Mengingat bagian-bagian tertentu wilayah Indonesia berbatasan langsung dengan beberapa
negara tetangga, tidak tertutup kemungkinan berkembangnya hubungan darat antara Indonesia
dengan negara-negara tetangga dengan menggunakan alat angkut bus atau kereta api. Apabila hal ini
terjadi maka kepada pengemudi bus, masinis kereta api, atau pengemudi kendaraan umum lainnya
termasuk awaknya, dapat diberlakukan ketentuan yang berlaku bagi kapten atau nakhoda yang
sedang bertugas sepanjang tidak ditentukan secara khusus dalam perjanjian lintas batas antara
Indonesia dan negara tetangga yang bersangkutan.
Huruf d
Cukup jelas.
Ayat (2)
Cukup jelas.
Pasal 8
Orang asing pada waktu melintasi batas wilayah Indonesia sebenarnya secara nyata telah memasuki wilayah
Indonesia tetapi masuknya orang asing itu baru sah setelah melalui pemeriksaan oleh Pejabat Imigrasi yang
bertugas di Tempat Pemeriksaan Imigrasi, keabsahan orang asing masuk wilayah Indonesia tersebut penting
karena akan menjadi dasar bagi pemberian izin keimigrasian lainnya.
Huruf a
Yang dimaksud dengan Surat Perjalanan yang sah dalam huruf a ini adalah Surat Perjalanan yang
masih berlaku.
Huruf b
Cukup jelas.
Huruf c
Cukup jelas
Huruf d
Cukup jelas.
Huruf e
Cukup jelas.
Pasal 9
Yang dimaksud dengan penanggung jawab alat angkut dalam Pasal ini adalah pengusaha alat angkut yang
bersangkutan atau perwakilannya.

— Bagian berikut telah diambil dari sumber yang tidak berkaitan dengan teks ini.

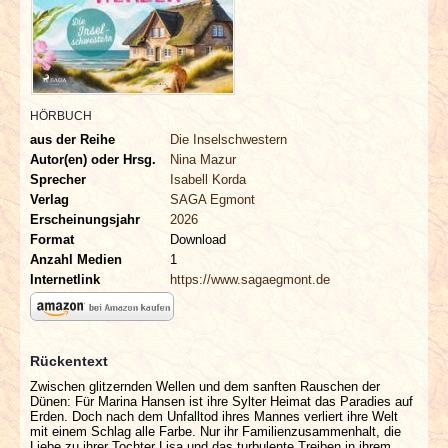
INTERVIEWS
SPECIALS
REDAKTION
HÖRBUCH
aus der Reihe
Die Inselschwestern
Autor(en) oder Hrsg.
Nina Mazur
LINKS
Sprecher
Isabell Korda
Verlag
SAGA Egmont
ARCHIV
Erscheinungsjahr
2026
Format
Download
Anzahl Medien
1
Internetlink
https://www.sagaegmont.de
Rückentext
Zwischen glitzernden Wellen und dem sanften Rauschen der
Dünen: Für Marina Hansen ist ihre Sylter Heimat das Paradies auf
Erden. Doch nach dem Unfalltod ihres Mannes verliert ihre Welt
mit einem Schlag alle Farbe. Nur ihr Familienzusammenhalt, die
Liebe zu ihrer Tochter Lisa und das turbulente Treiben in ihrem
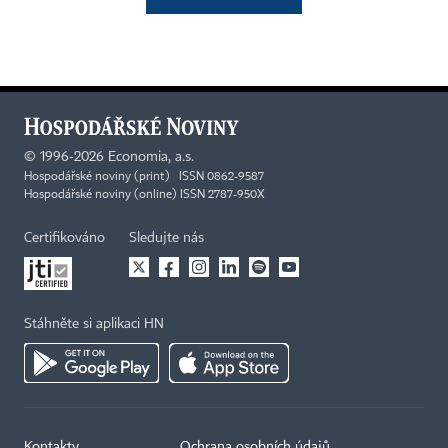
©
1996-2026
Economia, a.s.
Hospodářské noviny (print) ISSN 0862-9587
Hospodářské noviny (online) ISSN 2787-950X
Certifikováno
Sledujte nás
Stáhněte si aplikaci HN
Kontakty
Ochrana osobních údajů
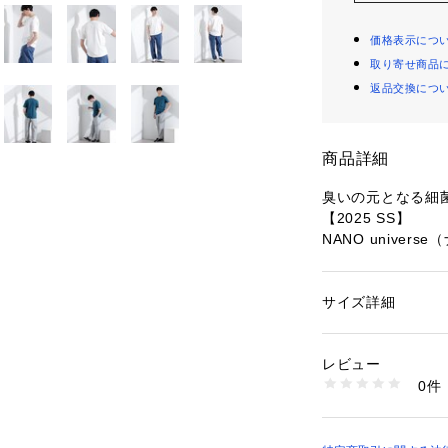
価格表示につ
取り寄せ商品
返品交換につ
商品詳細
臭いの元となる細
【2025 SS】
NANO univer
◆毎シーズンご好
登場◆
サイズ詳細
性別：
メンズ
◆気温が高くなる
カテゴリー：
ファッ
素材：コットン 100
生産国：中国製
レビュー
ナノ定番アイテム
洗濯：30℃非常に弱い
0件
な特殊加工を施し
乾燥× 吊り干し ウ
※詳しい洗濯方法に
ックTシャツ。繊
い
え、気になる臭い
商品番号：
10966000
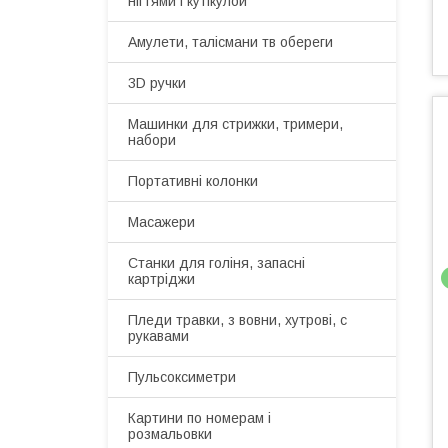
нігтями і кутікулой
Амулети, талісмани тв обереги
3D ручки
Машинки для стрижки, тримери,
набори
Портативні колонки
Масажери
Станки для голіня, запасні
картріджи
Пледи травки, з вовни, хутрові, с
рукавами
Пульсоксиметри
Картини по номерам і
розмальовки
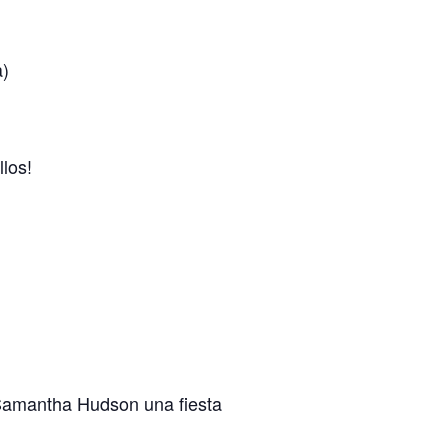
a)
llos!
 Samantha Hudson una fiesta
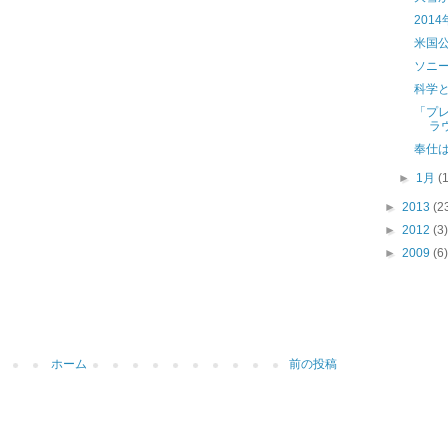
201
米国
ソニ
科学
「プ
ラ
奉仕
►
1月
(
►
2013
(2
►
2012
(3)
►
2009
(6)
ホーム
前の投稿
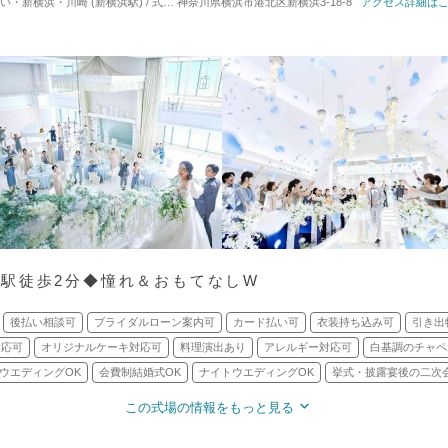
浜・川崎 (新横浜駅) / 式場・ゲストハウス
神奈川県横浜市港北区新横浜3-18-8
対応人数: 着席：20名 ～ 120名
アクセス詳細は
挙式ス
駅徒歩2分◆憧れ＆おもてなしW
後払い相談可
ブライダルローン案内可
カード払い可
衣装持ち込み可
引き出
対応可
オリジナルケーキ対応可
料理演出あり
アレルギー対応可
白基調のチャペ
ウエディングOK
会費制結婚式OK
ナイトウエディングOK
挙式・披露宴後の二次
この式場の情報をもっと見る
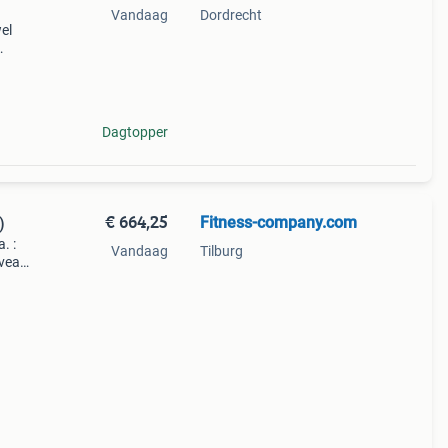
Vandaag
Dordrecht
el
g,
kg) en
Dagtopper
€ 664,25
Fitness-company.com
)
. :
Vandaag
Tilburg
iveau
sing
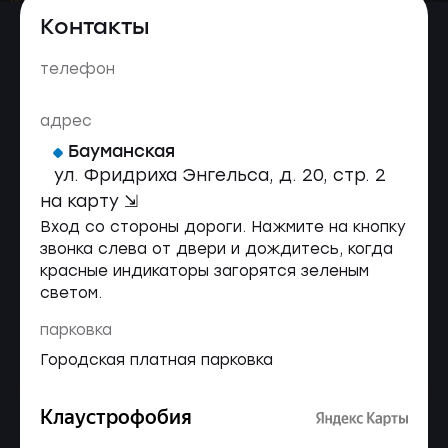
Контакты
телефон
адрес
Бауманская
ул. Фридриха Энгельса, д. 20, стр. 2
на карту ⇲
Вход со стороны дороги. Нажмите на кнопку
звонка слева от двери и дождитесь, когда
красные индикаторы загорятся зеленым
светом.
парковка
Городская платная парковка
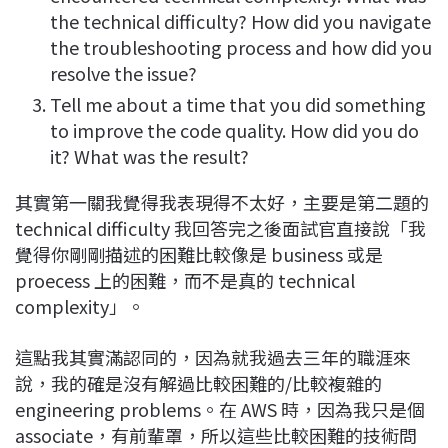
the technical difficulty? How did you navigate
the troubleshooting process and how did you
resolve the issue?
Tell me about a time that you did something
to improve the code quality. How did you do
it? What was the result?
其實第一關我覺得我表現得不太好，主要是第二題的
technical difficulty 我回答完之後面試官直接說「我
覺得你剛剛描述的困難比較像是 business 或是
proecess 上的困難，而不是真的 technical
complexity」。
這點我其實滿認同的，因為就我過去三年的職涯來
說，我的確是沒有解過比較困難的/比較複雜的
engineering problems。在 AWS 時，因為我只是個
associate，有前輩罩，所以這些比較困難的技術問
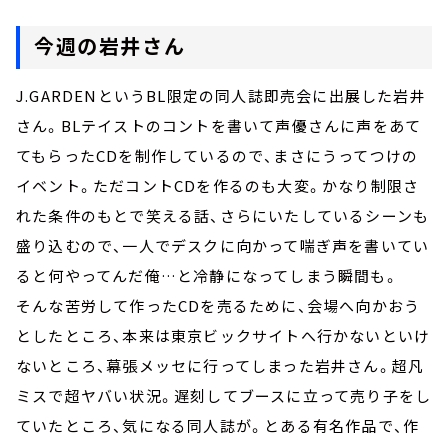
今週の岩井さん
J.GARDENというBL限定の同人誌即売会に出展した岩井
さん。BLテイストのコントを書いて声優さんに声をあて
てもらったCDを制作しているので、まさにうってつけの
イベント。ただコントCDを作るのも大変。かなり制限さ
れた条件のもとで笑える話、さらにいたしているシーンも
盛り込むので、一人でデスクに向かって喘ぎ声を書いてい
ると何やってんだ俺…と冷静になってしまう瞬間も。
そんな苦労して作ったCDを売るために、会場へ向かおう
としたところ、本来は東京ビックサイトへ行かないといけ
ないところ、幕張メッセに行ってしまった岩井さん。超凡
ミスで超ヤバい状況。遅刻してブースに立って売り子をし
ていたところ、気になる同人誌が。とある有名作品で、作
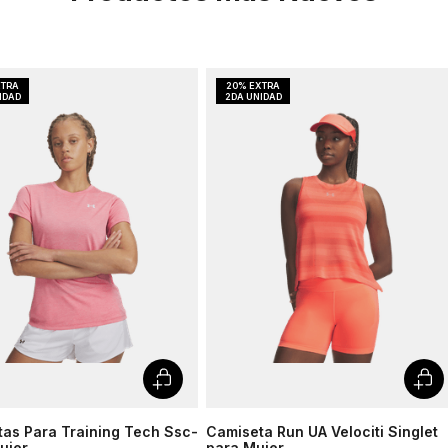
as Para Training Tech Ssc-
Camiseta Run UA Velociti Singlet
ujer
para Mujer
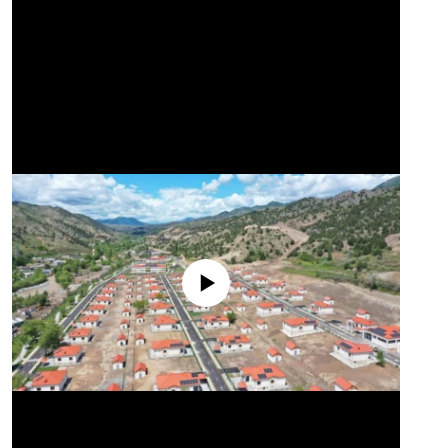
No media source currently available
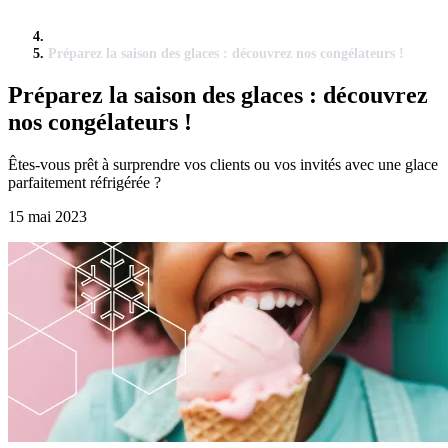
Préparez la saison des glaces : découvrez nos congélateurs !
Préparez la saison des glaces : découvrez
nos congélateurs !
Êtes-vous prêt à surprendre vos clients ou vos invités avec une glace
parfaitement réfrigérée ?
15 mai 2023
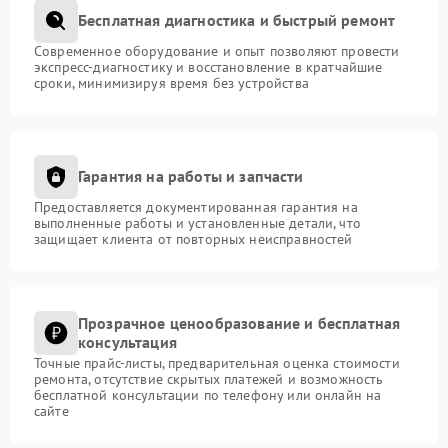
Бесплатная диагностика и быстрый ремонт
Современное оборудование и опыт позволяют провести
экспресс-диагностику и восстановление в кратчайшие
сроки, минимизируя время без устройства
Гарантия на работы и запчасти
Предоставляется документированная гарантия на
выполненные работы и установленные детали, что
защищает клиента от повторных неисправностей
Прозрачное ценообразование и бесплатная
консультация
Точные прайс-листы, предварительная оценка стоимости
ремонта, отсутствие скрытых платежей и возможность
бесплатной консультации по телефону или онлайн на
сайте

Kapten atau nakhoda dianggap pula sebagai penanggungjawab alat
angkut.
Huruf a
Cukup jelas.
Huruf b
Cukup jelas.
Huruf c
Yang dimaksud dengan bendera isyarat dalam huruf c Pasal ini adalah Bendera "N" dari kapal laut
sebagai pemberitahuan bahwa kapal tersebut datang dari luar negeri dengan membawa penumpang
dan tanda permintaan untuk dilakukan pemeriksaan keimigrasian di atas kapal tersebut.
Huruf d
Cukup jelas.
Huruf e
Cukup jelas.
Pasal 10
Cukup jelas.
Pasal 11
Ayat (1)
Huruf a
Yang dimaksud dengan di urusan yang bersifat keimigrasian dalam huruf a ayat ini adalah
pencegahan yang dilakukan karena alasan-alasan seperti:
1) Warga negara Indonesia yang pernah diusir atau dideportasi ke Indonesia oleh suatu negara lain;
2) Warga Negara Indonesia yang pada saat berada di luar negeri melakukan perbuatan yang
mencemarkan nama baik bangsa dan Negara Indonesia;
3) Warga negara asing yang belum atau tidak memenuhi kewajiban-kewajiban terhadap Negara
atau Pemerintah Republik Indonesia, misalnya belum melunasi pajak sebagai orang asing.
Huruf b
Yang di maksud dengan piutang negara dalam huruf b ayat ini adalah tagihan terhadap seseorang
atau badan hukum yang timbul dari perjanjian keperdataan dengan instansi Pemerintah, Badanbadan
Usaha Negara, atau badan-badan lainnya baik di pusat maupun di daerah yang secara
langsung atau tidak langsung dikuasai Negara berdasarkan peraturan perundang-undangan yang
berlaku.
Huruf c
Cukup jelas
Huruf d
Pelaksanaan pencegahan dalam huruf d ayat ini, dilakukan semata-mata untuk mencapai tujuan dan
dalam batas-batas sebagamana dimaksud dalam Undang-undang Nomor 20 Tahun 1982 tentang
Ketentuan-ketentuan Pokok Pertahanan Keamanan Negara Republik Indonesia sebagaimana telah
diubah dengan Undang-undang Nomor 1 Tahun 1988, terutama Pasal 3 dan pasal 12.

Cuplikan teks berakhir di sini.